Currently available on the market, BCI solutions require complex signal processing methodology, which results in the need of an expensive equipment with high computing power.

In this work, a study on using various types of EEG equipment in order to apply the most appropriate one was conducted. The analysis of EEG signals is very complex due to the presence of various internal and external artifacts. The signals are also sensitive to disturbances and non-stochastic, what makes the analysis a complicated task. The research was performed on customised (built by the author of this dissertation) equipment, on professional medical device and on Emotiv EPOC headset.

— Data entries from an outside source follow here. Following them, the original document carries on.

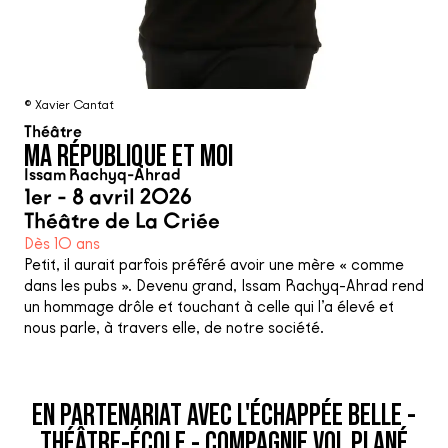
© Xavier Cantat
Théâtre
MA RÉPUBLIQUE ET MOI
Issam Rachyq-Ahrad
1er - 8 avril 2026
Théâtre de La Criée
Dès 10 ans
Petit, il aurait parfois préféré avoir une mère « comme
dans les pubs ». Devenu grand, Issam Rachyq-Ahrad rend
un hommage drôle et touchant à celle qui l’a élevé et
nous parle, à travers elle, de notre société.
EN PARTENARIAT AVEC L'ÉCHAPPÉE BELLE -
THÉÂTRE-ÉCOLE - COMPAGNIE VOL PLANÉ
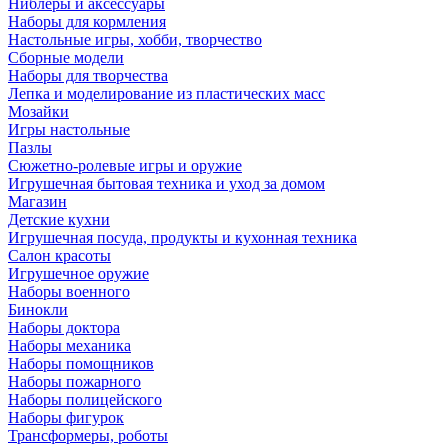
Ниблеры и аксессуары
Наборы для кормления
Настольные игры, хобби, творчество
Сборные модели
Наборы для творчества
Лепка и моделирование из пластических масс
Мозайки
Игры настольные
Пазлы
Сюжетно-ролевые игры и оружие
Игрушечная бытовая техника и уход за домом
Магазин
Детские кухни
Игрушечная посуда, продукты и кухонная техника
Салон красоты
Игрушечное оружие
Наборы военного
Бинокли
Наборы доктора
Наборы механика
Наборы помощников
Наборы пожарного
Наборы полицейского
Наборы фигурок
Трансформеры, роботы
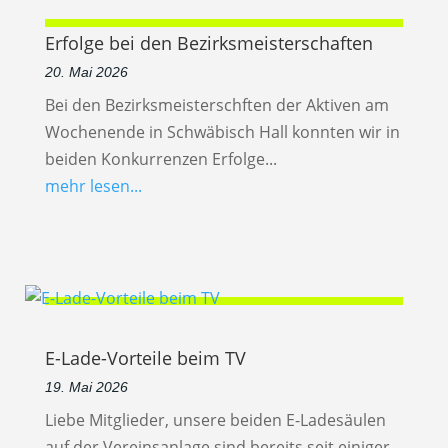
Erfolge bei den Bezirksmeisterschaften
20. Mai 2026
Bei den Bezirksmeisterschften der Aktiven am
Wochenende in Schwäbisch Hall konnten wir in
beiden Konkurrenzen Erfolge...
mehr lesen...
E-Lade-Vorteile beim TV
19. Mai 2026
Liebe Mitglieder, unsere beiden E-Ladesäulen
auf der Vereinsanlage sind bereits seit einiger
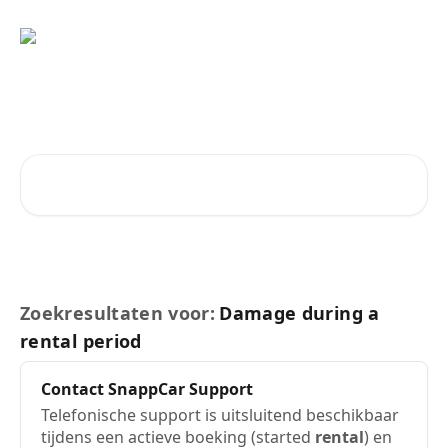
Naar de hoofdinhoud
Vragen?
Zoeken naar artikelen ...
Zoekresultaten voor:
Damage during a
rental period
Contact SnappCar Support
Telefonische support is uitsluitend beschikbaar
tijdens een actieve boeking (started
rental
) en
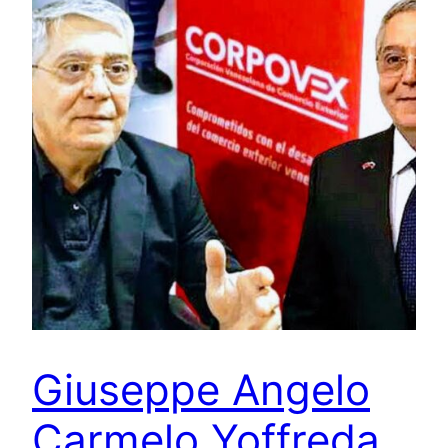
Giuseppe Angelo
Carmelo Yoffreda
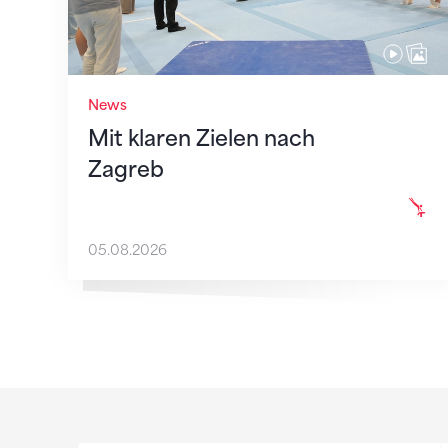
News
Mit klaren Zielen nach
Zagreb
05.08.2026
Sponsoren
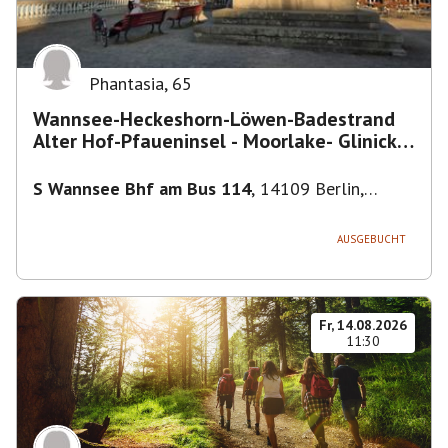
Phantasia
,
65
Wannsee-Heckeshorn-Löwen-Badestrand
Alter Hof-Pfaueninsel - Moorlake- Glinicker
Brücke-
S Wannsee Bhf am Bus 114
,
14109 Berlin,
Deutschland
AUSGEBUCHT
Fr, 14.08.2026
11:30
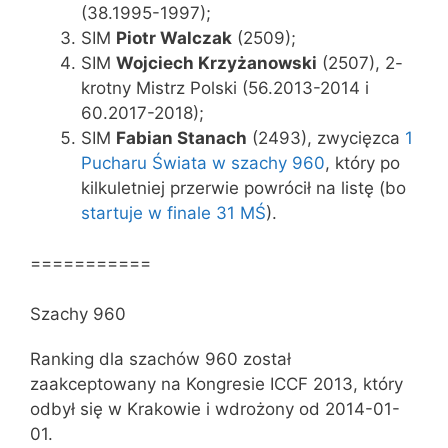
(38.1995-1997);
SIM
Piotr Walczak
(2509);
SIM
Wojciech Krzyżanowski
(2507), 2-
krotny Mistrz Polski (56.2013-2014 i
60.2017-2018);
SIM
Fabian Stanach
(2493), zwycięzca
1
Pucharu Świata w szachy 960
, który po
kilkuletniej przerwie powrócił na listę (bo
startuje w finale 31 MŚ
).
===========
Szachy 960
Ranking dla szachów 960 został
zaakceptowany na Kongresie ICCF 2013, który
odbył się w Krakowie i wdrożony od 2014-01-
01.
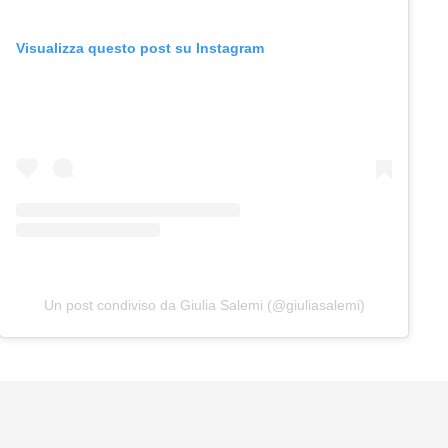
Visualizza questo post su Instagram
Un post condiviso da Giulia Salemi (@giuliasalemi)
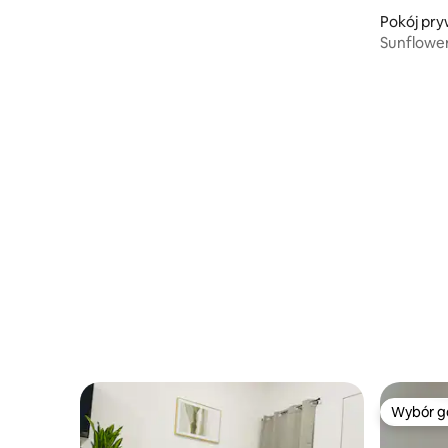
Pokój pry
Wybór g
Wybór g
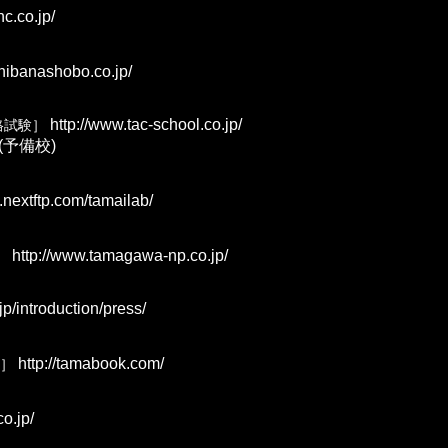
c.co.jp/
chibanashobo.co.jp/
http://www.tac-school.co.jp/
資格試験］
AC (予備校)
.nextftp.com/tamailab/
http://www.tamagawa-np.co.jp/
〕
p/introduction/press/
http://tamabook.com/
］
co.jp/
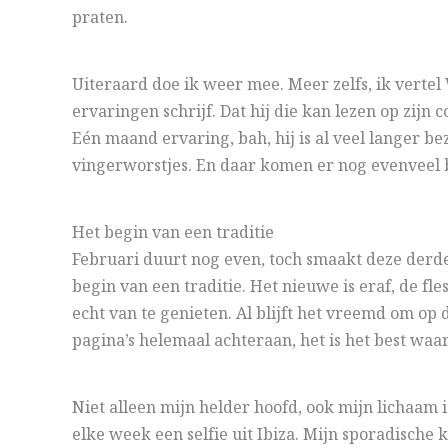
praten.
Uiteraard doe ik weer mee. Meer zelfs, ik vertel 
ervaringen schrijf. Dat hij die kan lezen op zijn 
Eén maand ervaring, bah, hij is al veel langer bezi
vingerworstjes. En daar komen er nog evenveel bi
Het begin van een traditie
Februari duurt nog even, toch smaakt deze derde 
begin van een traditie. Het nieuwe is eraf, de fl
echt van te genieten. Al blijft het vreemd om o
pagina’s helemaal achteraan, het is het best waa
Niet alleen mijn helder hoofd, ook mijn lichaam 
elke week een selfie uit Ibiza. Mijn sporadische 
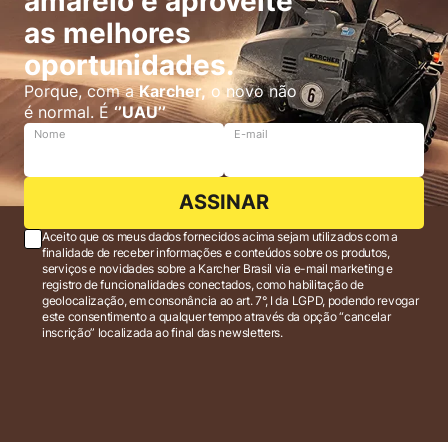
amarelo e aproveite
as melhores
oportunidades.
Porque, com a
Karcher,
o novo não
é normal. É
‘’UAU’’
Nome
E-mail
ASSINAR
Aceito que os meus dados fornecidos acima sejam utilizados com a
finalidade de receber informações e conteúdos sobre os produtos,
serviços e novidades sobre a Karcher Brasil via e-mail marketing e
registro de funcionalidades conectados, como habilitação de
geolocalização, em consonância ao art. 7°, I da LGPD, podendo revogar
este consentimento a qualquer tempo através da opção “cancelar
inscrição” localizada ao final das newsletters.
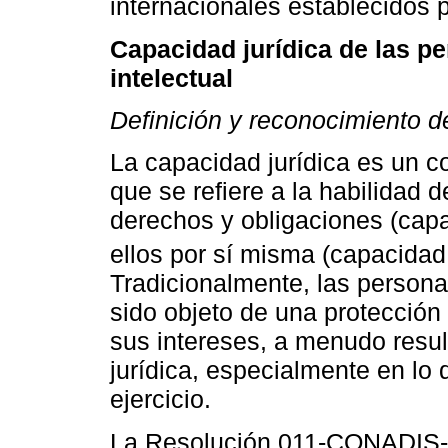
internacionales establecidos 
Capacidad jurídica de las p
intelectual
Definición y reconocimiento de
La capacidad jurídica es un 
que se refiere a la habilidad d
derechos y obligaciones (capa
ellos por sí misma (capacidad 
Tradicionalmente, las persona
sido objeto de una protección
sus intereses, a menudo resul
jurídica, especialmente en lo
ejercicio.
La Resolución 011-CONADIS-2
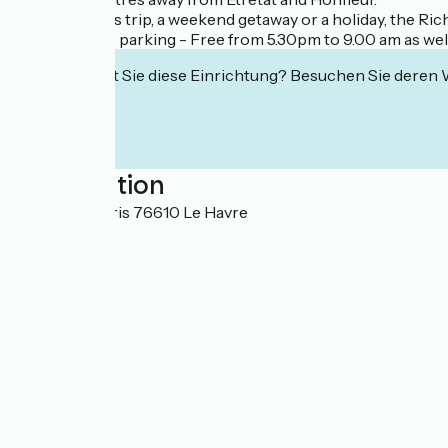
For a business trip, a weekend getaway or a holiday, the Ri
Easy roadside parking - Free from 5.30pm to 9.00 am as wel
Interessiert Sie diese Einrichtung? Besuchen Sie deren
Localisation
132 rue de Paris 76610 Le Havre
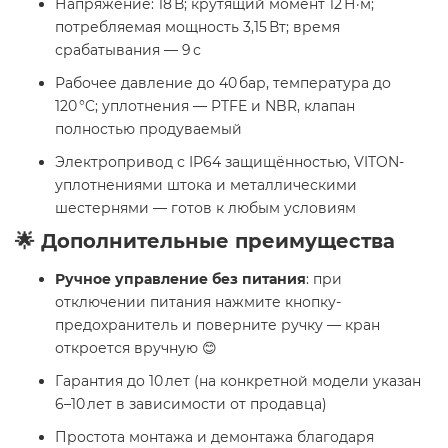
Напряжение: 18 В; крутящий момент 12 Н·м;
потребляемая мощность 3,15 Вт; время
срабатывания — 9 с
Рабочее давление до 40 бар, температура до
120 °C; уплотнения — PTFE и NBR, клапан
полностью продуваемый
Электропривод с IP64 защищённостью, VITON-
уплотнениями штока и металлическими
шестернями — готов к любым условиям
🌟 Дополнительные преимущества
Ручное управление без питания
: при
отключении питания нажмите кнопку-
предохранитель и поверните ручку — кран
откроется вручную 😊
Гарантия до 10 лет (на конкретной модели указан
6–10 лет в зависимости от продавца)
Простота монтажа и демонтажа благодаря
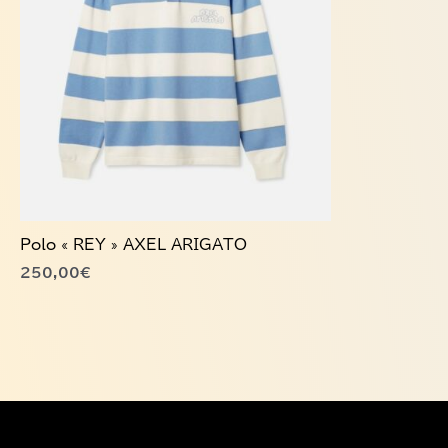
variations.
Les
options
peuvent
être
choisies
sur
la
page
du
Polo « REY » AXEL ARIGATO
produit
250,00
€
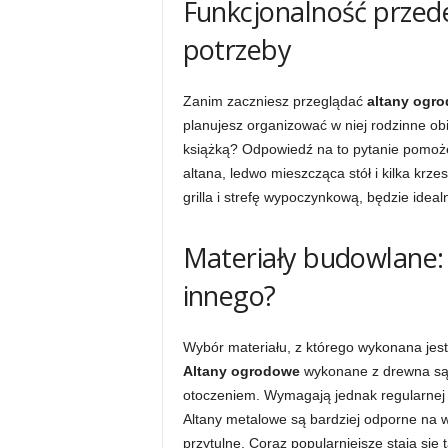
Funkcjonalność przede
potrzeby
Zanim zaczniesz przeglądać
altany ogr
planujesz organizować w niej rodzinne ob
książką? Odpowiedź na to pytanie pomoże C
altana, ledwo mieszcząca stół i kilka krze
grilla i strefę wypoczynkową, będzie idealn
Materiały budowlane:
innego?
Wybór materiału, z którego wykonana jest
Altany ogrodowe
wykonane z drewna są 
otoczeniem. Wymagają jednak regularnej k
Altany metalowe są bardziej odporne na 
przytulne. Coraz popularniejsze stają się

This work concentrated on application of an inexpensive, easy to use, Emotiv EPOC headset as a tool for gaining EEG signals. The project also involved application of embedded system platform - TS-7260. That solution caused limits in choosing an appropriate signal processing method, as embedded platforms characterise with a little efficiency and low computing power. That aspect was the most challenging part of the whole work.

Implementation of the embedded platform enables to extend the possible future application of the proposed BCI. It also gives more flexibility, as the platform is able to simulate various environments.

The study did not involve the use of traditional statistical or complex signal processing methods. The novelty of the solution relied on implementation of the basic mathematical operations. The efficiency of this method was also presented in this dissertation. Another important aspect of the conducted study is that the research was carried out not only in a laboratory, but also in an environment reflecting real-life conditions.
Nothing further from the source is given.